Restriksi cairan merupakan kontraindikasi pada pasien dengan CSWS. Bila
cairan direstriksi, terdapat risiko terjadi vasospasme serebral. Iskemia serebral,
dan/atau infark serebral. Tatalaksana lainnya berupa pemberian flurocortisone
acetate untuk meningkatkan absorbsi Natrium oleh tubulus ginjal.5
Pada kasus ini untuk tatalaksana hiponatremia akibat SIADH Sampai saat ini,
belum ada suatu konsensus mengenai pedoman terapi hiponatremia terkait
keganasan, sehingga hiponatremia ditatalaksana seperti hiponatremia pada
umumnya. Jenis cairan yang diberikan dan kecepatan koreksinya tergantung dari
penyebab dan durasi hiponatremia, presentasi klinis, status volume, fungsi ginjal
dan kadar kalium plasma. Hiponatremia pasien ini adalah hiponatremia berat
disertai gejala. Pada pasien hiponatremia simtomatik dengan osmolalitas urin yang
tinggi dan klinis euvolemia, diperlukan pemberian larutan hipertonik. Selain
pemberian cairan hipertonik, pada pasien ini harus dilakukan restriksi pemberian
cairan.5
Berdasarkan formula yang digunakan untuk mengestimasi kenaikan konsentrasi
natrium dengan pemberian 1 L infusat larutan hipertonik maka jumlah NaCl 3%
yang diperlukan untuk menaikkan natrium serum hingga 130 mEqƒL adalah 1228
mL, akses perifer pada pasien ini menyebabkan jumlah pemberian cairan nacl 3%
32
dbatasi hanya 500 ml per hari sehinga pasien baru dpat mencapai kadar natrium
normal dengan estimasi waktu sekitar 48 jam.5
Parlindungan dalam disertasinya tentang asupan air yang optimal pada
usia lanjut menyimpulkan bahwa asupan air 1000 mL/24 jam, atau 21 mL/kgBB
(dengan minimal 1000 mL/24 jam) merupakan asupan yang optimal untuk
mencegah hiponatremia yang bermakna secara klinis. Asupan ini disarankan
pada lansia yang sehat dengan status normovolemia.
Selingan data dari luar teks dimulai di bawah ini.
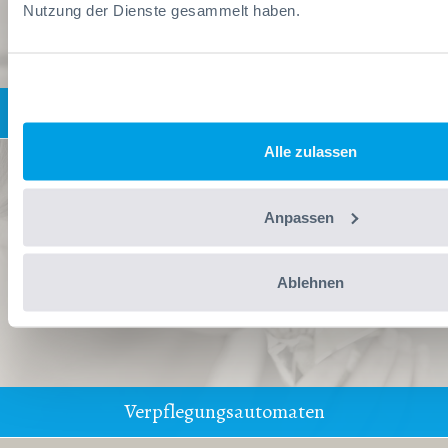
Nutzung der Dienste gesammelt haben.
Getränke- / Kaffeeautomaten
Alle zulassen
Anpassen
Ablehnen
Verpflegungsautomaten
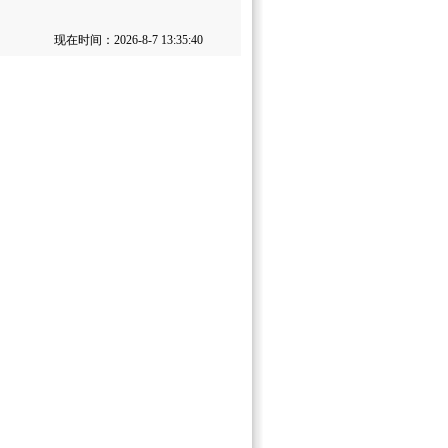
现在时间：2026-8-7 13:35:40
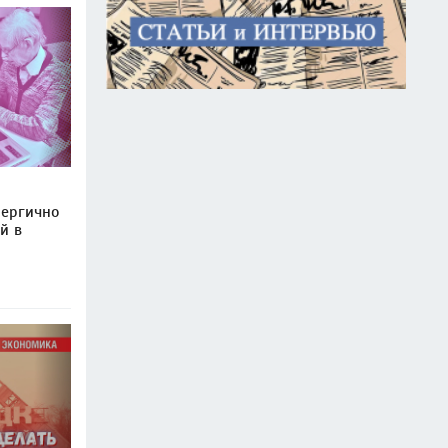
нергично
й в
Restriksi asupan air ini
didasarkan pada pemikiran bahwa makin tingginya kadar ADH plasma akibat
cisplatin, pengaruh usia, dan keganasan sendiri, akan mempermudah terjadi
hiponatremia bila asupan cairan berlebih.5
33
BAB V
PENUTUP
Koreksi natrium berulang kali pada pasien tidak memberikan hasil yang
memuaskan bahkan selalu berada di bawah nilai 130 meq/l. Etiologi dari SIADH
pada pasien ini harus diatasi. Kolaborasi untuk penanganan pada pasien ini telah
dilakukan dengan perawtan bersama dengan bagian neurologi, THT, Psikiatrik dan
bagian paliatif. Pemeriksaan osmolaritas urin menjadi kendala pada penanganan
pasien ini karena modalitas tersebut tidak tersedia di fasilitas Rumah Sakit dengan
pembiayaan JKN. Diagnosa banding lain dalam kondisi hiponatremia hipoosmolar
euvolemik yatu defisiensi glukokortikoid dan hipotiroid telah disingkairkan dengan
pemeriksaan hormon kortisol normal dan kadar TSH T3 dalam batas normal.